### Work required
Report how many lines in the entries below have the word "subtitle" in them, and give no other words.
┌──
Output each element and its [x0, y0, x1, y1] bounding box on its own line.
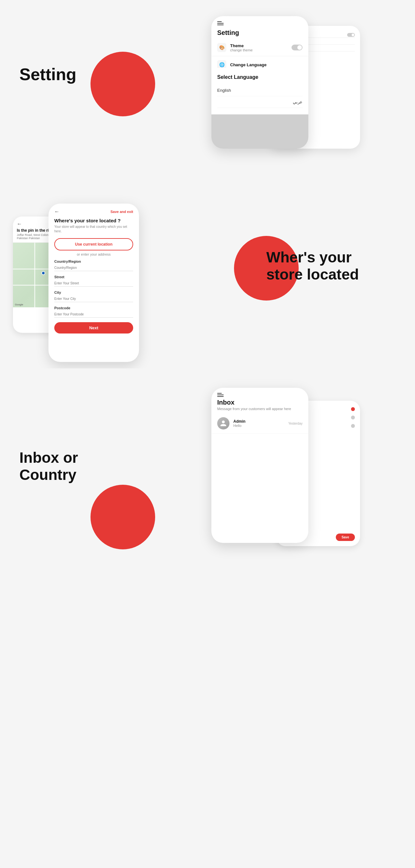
- hamburger-line-1: [217, 21, 222, 22]
- postcode-label: Postcode: [54, 306, 133, 310]
- dot-red: [351, 407, 355, 411]
- hamburger-line-3: [217, 25, 224, 25]
- avatar-icon: [220, 420, 227, 427]
- use-location-button[interactable]: Use current location: [54, 238, 133, 250]
- setting-section-label: Setting: [20, 65, 76, 84]
- or-text: or enter your address: [49, 252, 139, 256]
- message-sender: Admin: [233, 419, 285, 424]
- section-inbox: Inbox or Country ss Save Inbox Message f…: [0, 368, 415, 595]
- save-exit-text[interactable]: Save and exit: [111, 210, 133, 214]
- store-subtitle: Your store will appear to that country w…: [54, 225, 133, 234]
- theme-label: Theme: [230, 43, 288, 48]
- store-phone-header: ← Save and exit: [49, 204, 139, 218]
- phone-mockup-front-1: Setting 🎨 Theme change theme 🌐 Change La…: [211, 16, 308, 149]
- inbox-hamburger-line-2: [217, 395, 224, 395]
- inbox-subtitle: Message from your customers will appear …: [217, 407, 302, 411]
- inbox-title: Inbox: [217, 399, 302, 406]
- theme-toggle[interactable]: [292, 44, 302, 51]
- message-avatar: [217, 417, 230, 430]
- dot-grey-2: [351, 424, 355, 428]
- hamburger-line-2: [217, 23, 224, 24]
- phone-store-front: ← Save and exit Where's your store locat…: [49, 204, 139, 362]
- phone-inbox-front: Inbox Message from your customers will a…: [211, 388, 308, 543]
- store-section-label: Wher's your store located: [266, 249, 389, 283]
- language-text: Change Language: [230, 62, 302, 67]
- phone-header: [211, 16, 308, 28]
- message-time: Yesterday: [288, 422, 302, 425]
- inbox-section-label: Inbox or Country: [20, 449, 129, 484]
- map-google-label: Google: [15, 303, 23, 306]
- theme-icon: 🎨: [217, 43, 226, 52]
- city-label: City: [54, 290, 133, 294]
- postcode-field-group: Postcode: [54, 306, 133, 318]
- inbox-hamburger-icon[interactable]: [217, 393, 224, 397]
- country-label: Country/Region: [54, 259, 133, 264]
- section-store: Wher's your store located ← Is the pin i…: [0, 184, 415, 355]
- inbox-header: Inbox Message from your customers will a…: [211, 388, 308, 413]
- language-label: Change Language: [230, 62, 302, 67]
- language-dropdown: Select Language English عربي: [211, 68, 308, 115]
- postcode-input[interactable]: [54, 311, 133, 318]
- country-input[interactable]: [54, 265, 133, 271]
- language-option-arabic[interactable]: عربي: [217, 96, 302, 108]
- decorative-circle-1: [90, 52, 155, 116]
- map-road-v1: [34, 243, 35, 307]
- theme-text: Theme change theme: [230, 43, 288, 52]
- section-setting: Setting change theme go language t Fresh…: [0, 0, 415, 171]
- language-option-english[interactable]: English: [217, 85, 302, 96]
- street-label: Street: [54, 275, 133, 279]
- country-field-group: Country/Region: [54, 259, 133, 271]
- decorative-circle-3: [90, 485, 155, 549]
- street-field-group: Street: [54, 275, 133, 287]
- message-preview: Hello: [233, 424, 285, 428]
- setting-title: Setting: [211, 28, 308, 39]
- hamburger-icon[interactable]: [217, 21, 224, 25]
- street-input[interactable]: [54, 280, 133, 287]
- message-content: Admin Hello: [233, 419, 285, 428]
- back-arrow-icon[interactable]: ←: [54, 209, 59, 215]
- store-title: Where's your store located ?: [54, 218, 133, 223]
- city-field-group: City: [54, 290, 133, 302]
- dot-grey-1: [351, 415, 355, 420]
- theme-sub: change theme: [230, 48, 288, 52]
- inbox-hamburger-line-1: [217, 393, 222, 394]
- avatar-inner: [217, 417, 230, 430]
- inbox-hamburger-line-3: [217, 396, 224, 397]
- map-pin: [41, 271, 45, 275]
- inbox-message-item[interactable]: Admin Hello Yesterday: [211, 413, 308, 434]
- city-input[interactable]: [54, 296, 133, 302]
- next-button[interactable]: Next: [54, 322, 133, 334]
- setting-item-theme[interactable]: 🎨 Theme change theme: [211, 39, 308, 56]
- inbox-back-save-button[interactable]: Save: [336, 533, 355, 541]
- language-dropdown-title: Select Language: [217, 74, 302, 80]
└──
### Written solution
2